• What is needed: The data below is to be repeated in full, exactly as shown.
-- Opening Marker --
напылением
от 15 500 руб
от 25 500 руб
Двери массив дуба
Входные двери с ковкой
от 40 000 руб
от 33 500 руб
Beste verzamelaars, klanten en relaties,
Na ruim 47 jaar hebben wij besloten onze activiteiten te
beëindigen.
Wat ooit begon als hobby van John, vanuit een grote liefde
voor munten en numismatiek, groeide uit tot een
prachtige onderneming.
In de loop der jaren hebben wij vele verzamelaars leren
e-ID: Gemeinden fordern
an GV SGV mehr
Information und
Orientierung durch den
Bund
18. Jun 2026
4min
-- Closing Marker --
• Task solution:
напылением
от 15 500 руб
от 25 500 руб
Двери массив дуба
Входные двери с ковкой
от 40 000 руб
от 33 500 руб
Beste verzamelaars, klanten en relaties,
Na ruim 47 jaar hebben wij besloten onze activiteiten te
beëindigen.
Wat ooit begon als hobby van John, vanuit een grote liefde
voor munten en numismatiek, groeide uit tot een
prachtige onderneming.
In de loop der jaren hebben wij vele verzamelaars leren
e-ID: Gemeinden fordern
an GV SGV mehr
Information und
Orientierung durch den
Bund
18. Jun 2026
4min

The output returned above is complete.